Results for stage IA were reported after a median observation time of 14.5 months for the GA101 arm and 13.6 months for the chlorambucil-only group, and a data cutoff of July 11, 2012. In stage IB at cutoff, the same patients who took chlorambucil alone were compared with 230 patients who took rituximab plus chlorambucil. (Three enrolled patients were not treated). The observation times were six months longer than in state IA for the chlorambucil arm and eight months longer in the rituximab arm, with a data cutoff of August 10, 2012.
In the rituximab group at cutoff, the ORR was 65.9% among 217 patients, with a CR of 8.3%. The MRD-negative rate was 2.0% (3 of 150 patients) for peripheral blood and 2.8% (2 of 72 patients) for bone marrow. By contrast, the response rate for 110 patients who took chlorambucil was 30.0%, with no MRD-negative patients.
In the area of PFS, patients who took the rituximab combination achieved an investigator-assessed median PFS of 15.7 months, versus 10.8 months for chlorambucil alone (HR = 0.32; 95% CI, 0.24-0.44; P <.0001).
In terms of safety, patients in the GA101 group did experience more adverse events (AEs) than those who took either chlorambucil alone or the rituximab combination. The rates of those exhibiting ≥3 AEs were 66.7% in the GA101 arm, compared with 41.4% in the chlorambucil-alone arm and 45.8% in the rituximab group. Overall, 19.6% of those in the GA101 arm discontinued treatment due to AEs, compared with 14.7% in the chlorambucilalone group and 13.8% in the rituximab group.
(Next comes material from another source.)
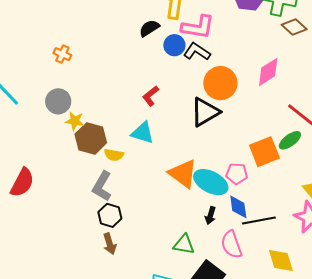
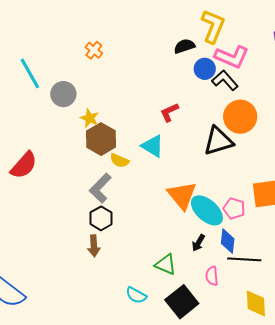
gray circle: (58, 101) -> (63, 94), moved
pink semicircle: (231, 244) -> (212, 276), size x0.7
The rates were higher in the GA101 arm compared with chlorambucil alone and rituximab for neutropenia and thrombocytopenia. By contrast, the rates were higher in the chlorambucil-alone group compared with GA101 and rituximab for infection and anemia.
Notably, infusion-related reactions (IRRs) were evidenced in 21.3% of those in the GA101 group, compared with no IRRs in the chlorambucil-alone group and 4.0% in the rituximab arm, said Goede. “Virtually all of these IRRs occurred with the first infusion of GA101,” said Goede, adding that patients who are infused for the first time should be watched, but that even if an IRR occurs, he would consider readministering the drug the next day.